Joe Biden has stumbled and tripped in public. He has fumbled and “forgotten” names during speeches (most recently Hamas, they say). The advanced age and “poor memory” of America’s oldest president have been the subject of many a debate.
Amid these concerns, the 81-year-old leader, on Wednesday, visited the Walter Reed National Military Medical Center in Maryland for his annual medical examination. How did it go? The president said that the check-up went well and even joked that he looked “too young”.
As curiosity over his age increases ahead of the November election, reporters asked if the medical exam raised any concerns. “No, there is nothing different from last year,” he said at an event at the White House later.

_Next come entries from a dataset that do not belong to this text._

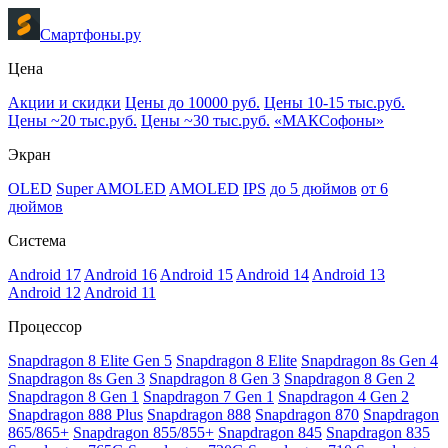
Смартфоны.ру
Цена
Акции и скидки
Цены до 10000 руб.
Цены 10-15 тыс.руб.
Цены ~20 тыс.руб.
Цены ~30 тыс.руб.
«МАКСофоны»
Экран
OLED
Super AMOLED
AMOLED
IPS
до 5 дюймов
от 6
дюймов
Система
Android 17
Android 16
Android 15
Android 14
Android 13
Android 12
Android 11
Процессор
Snapdragon 8 Elite Gen 5
Snapdragon 8 Elite
Snapdragon 8s Gen 4
Snapdragon 8s Gen 3
Snapdragon 8 Gen 3
Snapdragon 8 Gen 2
Snapdragon 8 Gen 1
Snapdragon 7 Gen 1
Snapdragon 4 Gen 2
Snapdragon 888 Plus
Snapdragon 888
Snapdragon 870
Snapdragon
865/865+
Snapdragon 855/855+
Snapdragon 845
Snapdragon 835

So is Biden fit to run for office? We take a look at what the White House doctor said and at how the health of presidents past have been scrutinised.
How healthy is Joe Biden?
Biden is “fit for duty”, a White House doctor said in a published summary of his routine health examination. He “fully executes all of his responsibilities without any exemptions or accommodations,” Dr Kevin C O’Connor said.
The president’s health remains stable including his asymptomatic atrial fibrillation, stiffened gait and seasonal allergies. He has been using a positive airway pressure machine as part of his sleeping routine. This was added after doctors conducted a sleep study to evaluate Biden’s sleep apnea symptoms, according to the assessment, reports NBC News. It was revealed in June last year that the president uses the machine to address the sleep disorder.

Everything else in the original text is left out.